The functions below are used for training and testing the RL agents. The train and test logs are saved as `.csv` files for further analysis

In [5]:
NB_TRAINING_STEPS = 20000
NB_EVALUATION_EPISODES = 100

# variable for naming .csv files.
# Change this according to the type of opponent, e.g. MaxPlayer, RandomPlayer, Pretrained RL Player
TRAINING_OPPONENT = 'FrozenRLPlayerDQN'

# set random seeds
tf.random.set_seed(0)
np.random.seed(0)

# Training and testing functions
def agent_training(player, agent, nb_steps, filename):
    '''
    Function for training agent and saving the model history.
    '''
    model = agent.fit(player, nb_steps=nb_steps)
    
    # save model history to csv
    save_file = f"{filename}_trainlog_{nb_steps}eps.csv"
    print("===============================================")
    print(f"Saving model history as {save_file}")
    print("===============================================")
    pd.DataFrame(model.history).to_csv(save_file)
    
    player.complete_current_battle()


def agent_evaluation(player, agent, nb_episodes, filename):
    '''
    Function for testing the agent and saving the model history.
    '''
    
    # Reset battle statistics
    player.reset_battles()
    model = agent.test(player, nb_episodes=nb_episodes, visualize=False, verbose=False)

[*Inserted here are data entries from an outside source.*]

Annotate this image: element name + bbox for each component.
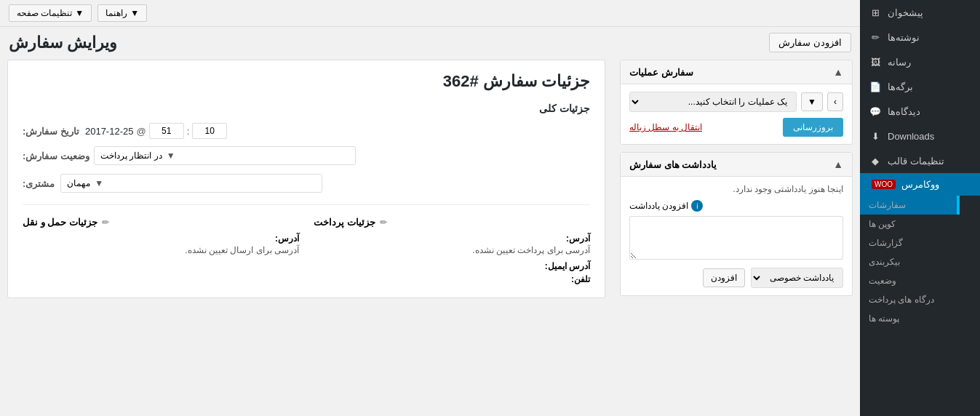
date-hour-input[interactable] [192, 123, 227, 139]
status-label: وضعیت سفارش: [23, 151, 89, 161]
sidebar-item-label: تنظیمات قالب [888, 156, 944, 167]
panel-toggle-actions[interactable]: ▲ [833, 66, 843, 78]
order-notes-body: اینجا هنوز یادداشتی وجود ندارد. i افزودن… [621, 177, 852, 295]
page-settings-button[interactable]: ▼ تنظیمات صفحه [9, 4, 92, 22]
sidebar-sub-label: سفارشات [869, 200, 906, 210]
sidebar-item-orders[interactable]: سفارشات [860, 196, 960, 215]
billing-address-label: آدرس: [314, 233, 590, 244]
sidebar-item-dashboard[interactable]: پیشخوان ⊞ [860, 0, 980, 25]
billing-title-text: جزئیات پرداخت [314, 217, 375, 228]
status-value: در انتظار پرداخت [100, 151, 162, 161]
sidebar-item-label: رسانه [888, 57, 911, 68]
comments-icon: 💬 [869, 105, 882, 118]
page-settings-label: تنظیمات صفحه [17, 8, 72, 18]
billing-title: ✏ جزئیات پرداخت [314, 217, 590, 228]
woo-badge: WOO [872, 180, 896, 189]
status-chevron-icon2: ▼ [95, 178, 103, 188]
order-card: جزئیات سفارش #362 جزئیات کلی : @ 2017-12… [7, 60, 605, 298]
order-actions-body: › ▼ یک عملیات را انتخاب کنید... بروزرسان… [621, 84, 852, 144]
status-chevron-icon: ▼ [167, 151, 175, 161]
billing-address-value: آدرسی برای پرداخت تعیین نشده. [314, 245, 590, 255]
at-symbol: @ [136, 126, 146, 137]
date-value: 2017-12-25 [85, 126, 134, 137]
general-section-title: جزئیات کلی [23, 103, 590, 114]
shipping-section: ✏ جزئیات حمل و نقل آدرس: آدرسی برای ارسا… [23, 217, 299, 286]
woocommerce-label: ووکامرس [901, 179, 939, 190]
dashboard-icon: ⊞ [869, 6, 882, 19]
sidebar-item-extensions[interactable]: پوسته ها [860, 309, 960, 328]
refresh-button[interactable]: بروزرسانی [783, 118, 843, 137]
add-order-button[interactable]: افزودن سفارش [769, 33, 851, 52]
page-title: ویرایش سفارش [9, 33, 117, 52]
note-type-select[interactable]: یادداشت خصوصی [751, 268, 843, 288]
sidebar-item-label: پیشخوان [888, 7, 923, 18]
sidebar-sub-label: پوسته ها [869, 313, 899, 324]
left-panels: ▲ سفارش عملیات › ▼ یک عملیات را انتخاب ک… [613, 52, 860, 416]
order-title: جزئیات سفارش #362 [23, 72, 590, 91]
date-minute-input[interactable] [149, 123, 184, 139]
help-button[interactable]: ▼ راهنما [97, 4, 147, 22]
woocommerce-section-header[interactable]: ووکامرس WOO [860, 173, 980, 196]
billing-edit-icon[interactable]: ✏ [380, 217, 387, 228]
sidebar-item-label: برگه‌ها [888, 81, 913, 92]
billing-email-label: آدرس ایمیل: [314, 261, 590, 271]
add-note-button[interactable]: افزودن [703, 268, 745, 287]
sidebar-item-branding[interactable]: بیکربندی [860, 252, 960, 271]
billing-section: ✏ جزئیات پرداخت آدرس: آدرسی برای پرداخت … [314, 217, 590, 286]
billing-phone-label: تلفن: [314, 274, 590, 284]
main-content: ▼ راهنما ▼ تنظیمات صفحه افزودن سفارش ویر… [0, 0, 860, 416]
status-field-row: ▼ در انتظار پرداخت وضعیت سفارش: [23, 146, 590, 165]
sidebar-item-pages[interactable]: برگه‌ها 📄 [860, 74, 980, 99]
sidebar-item-label: دیدگاه‌ها [888, 106, 920, 117]
sidebar-item-comments[interactable]: دیدگاه‌ها 💬 [860, 99, 980, 124]
sidebar-item-downloads[interactable]: Downloads ⬇ [860, 124, 980, 148]
note-footer: یادداشت خصوصی افزودن [629, 268, 843, 288]
shipping-address-label: آدرس: [23, 233, 299, 244]
order-actions-panel: ▲ سفارش عملیات › ▼ یک عملیات را انتخاب ک… [620, 60, 853, 145]
downloads-icon: ⬇ [869, 129, 882, 143]
sidebar-item-status[interactable]: وضعیت [860, 271, 960, 290]
section-divider [23, 204, 590, 205]
sidebar-item-media[interactable]: رسانه 🖼 [860, 49, 980, 74]
sidebar-sub-label: گزارشات [869, 238, 903, 248]
date-inputs: : @ 2017-12-25 [85, 123, 227, 139]
sidebar-item-posts[interactable]: نوشته‌ها ✏ [860, 25, 980, 49]
note-textarea[interactable] [629, 216, 843, 260]
posts-icon: ✏ [869, 31, 882, 44]
order-main-area: جزئیات سفارش #362 جزئیات کلی : @ 2017-12… [0, 52, 613, 416]
action-select[interactable]: یک عملیات را انتخاب کنید... [629, 92, 797, 112]
add-note-label-text: افزودن یادداشت [629, 201, 688, 211]
shipping-edit-icon[interactable]: ✏ [102, 217, 109, 228]
shipping-title-text: جزئیات حمل و نقل [23, 217, 97, 228]
page-body: ▲ سفارش عملیات › ▼ یک عملیات را انتخاب ک… [0, 52, 860, 416]
customer-value: مهمان [67, 178, 90, 188]
billing-shipping-grid: ✏ جزئیات پرداخت آدرس: آدرسی برای پرداخت … [23, 217, 590, 286]
sidebar-sub-label: وضعیت [869, 276, 896, 286]
no-notes-text: اینجا هنوز یادداشتی وجود ندارد. [629, 184, 843, 194]
time-separator: : [187, 126, 190, 137]
sidebar-sub-label: کوپن ها [869, 219, 896, 229]
sidebar-item-gateways[interactable]: درگاه های پرداخت [860, 290, 960, 309]
page-title-bar: افزودن سفارش ویرایش سفارش [0, 27, 860, 52]
order-notes-title: یادداشت های سفارش [629, 159, 717, 170]
sidebar-sub-label: درگاه های پرداخت [869, 295, 934, 305]
order-notes-panel: ▲ یادداشت های سفارش اینجا هنوز یادداشتی … [620, 152, 853, 296]
customer-label: مشتری: [23, 178, 55, 189]
sidebar-sub-label: بیکربندی [869, 257, 900, 267]
panel-toggle-notes[interactable]: ▲ [833, 159, 843, 170]
order-notes-panel-header: ▲ یادداشت های سفارش [621, 153, 852, 177]
sidebar-item-coupons[interactable]: کوپن ها [860, 215, 960, 233]
info-icon[interactable]: i [691, 200, 703, 212]
help-label: راهنما [105, 8, 127, 18]
sidebar-item-label: نوشته‌ها [888, 32, 920, 43]
action-dropdown-button[interactable]: ▼ [801, 92, 823, 111]
date-label: تاریخ سفارش: [23, 126, 79, 137]
trash-link[interactable]: انتقال به سطل زباله [629, 122, 702, 132]
chevron-down-icon: ▼ [75, 8, 84, 18]
order-actions-title: سفارش عملیات [629, 67, 693, 78]
sidebar-item-appearance[interactable]: تنظیمات قالب ◆ [860, 148, 980, 173]
top-toolbar: ▼ راهنما ▼ تنظیمات صفحه [0, 0, 860, 27]
status-select-container: ▼ در انتظار پرداخت وضعیت سفارش: [23, 146, 590, 165]
action-chevron-button[interactable]: › [827, 92, 843, 111]
sidebar-item-reports[interactable]: گزارشات [860, 233, 960, 252]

    # save model history to csv
    save_file = f"{filename}_testlog_{nb_episodes}eps.csv"
    print("===============================================")
    print(f"Saving model history as {save_file}")
    print("===============================================")
    pd.DataFrame(model.history).to_csv(save_file)
    
    print(
          "Model Evaluation: %d victories out of %d episodes"
          % (player.n_won_battles, nb_episodes)
          )

# Define the Frozen RL Model and Load a Pretrained Model

In the cell below, we define the appropriate Keras RL object for our preferred frozen model to use for the FrozenRLPlayer class. 

The loaded model should be one that was pretrained beforehand. 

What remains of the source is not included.